Comme son confrère le malheureux Frédéric Bazille (1841-1870), Gustave Caillebotte (1848-1894) fut longtemps sous-estimé par la critique d'art officielle. Pour leur malchance, ils sont nés riches, morts relativement jeunes (surtout le premier, mort à la guerre), et ils ne possédaient sans doute pas le génie de leurs amis Manet, Degas, Renoir, Courbet, Monet, qu'ils ont d'ailleurs soutenus, aidés, voire collectionnés. À sa mort, Caillebotte a légué à l'État français - qui n'en voulait pas -, pas moins de soixante-sept chefs-d'œuvre impressionnistes, qui font aujourd'hui le bonheur du musée d'Orsay.
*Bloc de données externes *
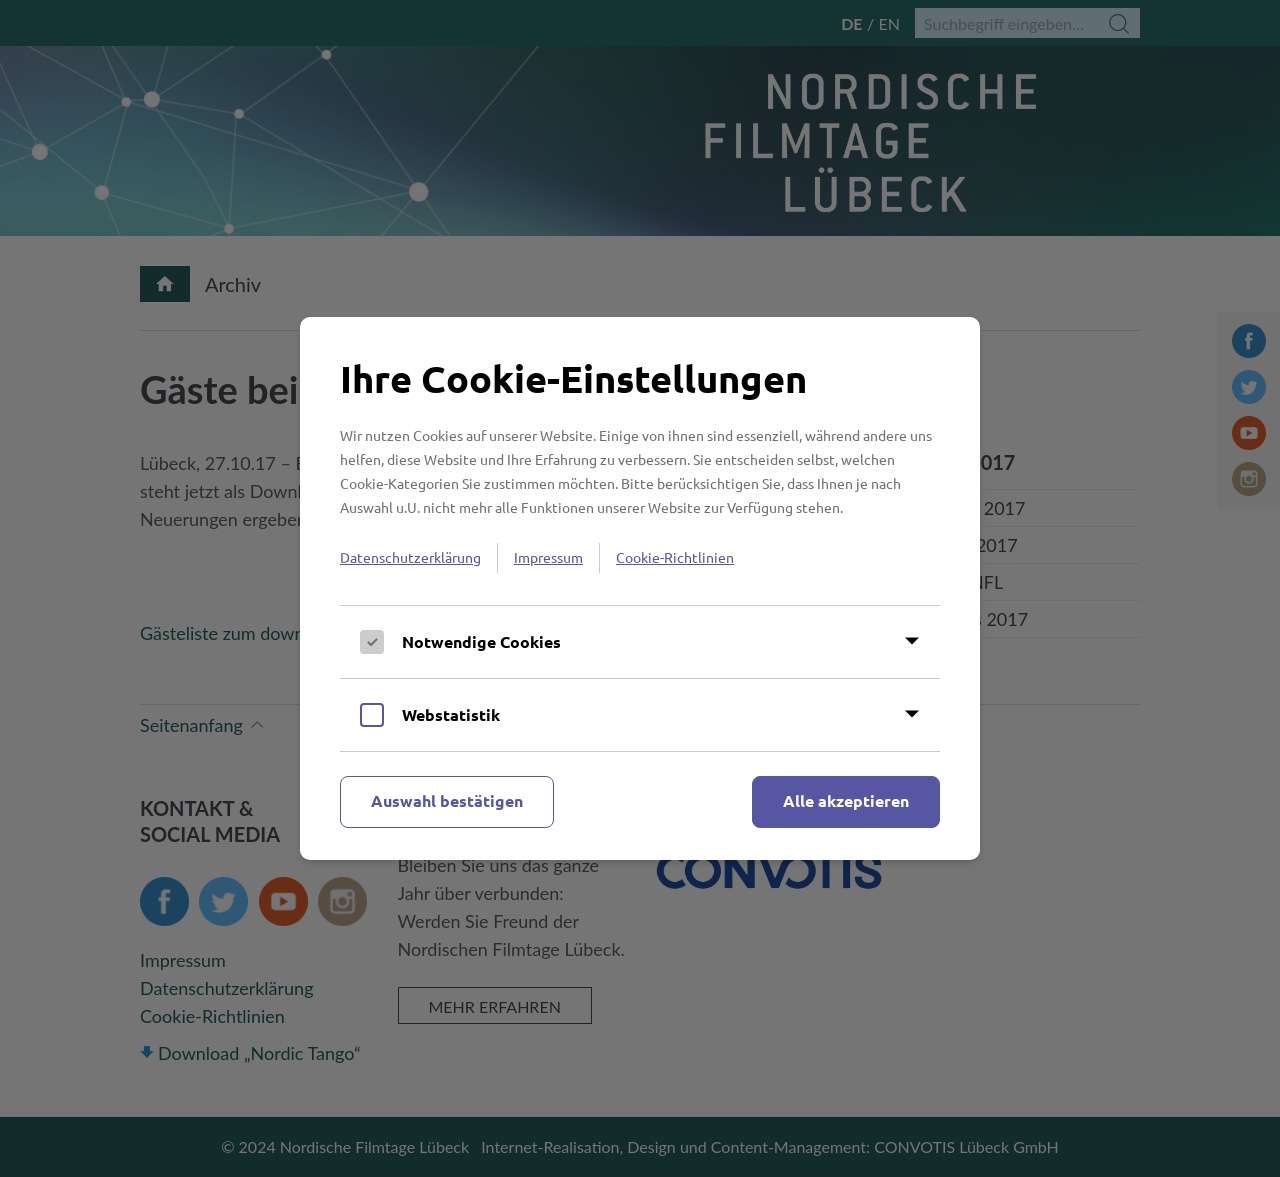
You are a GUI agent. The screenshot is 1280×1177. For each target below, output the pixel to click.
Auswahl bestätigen (447, 800)
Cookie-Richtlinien (675, 557)
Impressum (548, 557)
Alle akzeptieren (846, 800)
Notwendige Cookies (481, 641)
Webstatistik (451, 714)
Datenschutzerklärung (410, 557)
Peut-être les deux hommes partageaient-ils aussi un autre secret, qui a contribué à les marginaliser : selon des spécialistes des gender studies, Caillebotte, à qui on ne connaît ni femme ni enfants, aurait été gay. En témoignent ses tableaux de nus masculins, comme les fameux Raboteurs de parquet (1875), ou surtout l'Homme au bain de 1884, où le peintre a pris un plaisir sensuel évident à ciseler les fesses de son modèle. Mais on ne saurait réduire à cela cet artiste multiple, dont les autoportraits, par exemple, sont admirables.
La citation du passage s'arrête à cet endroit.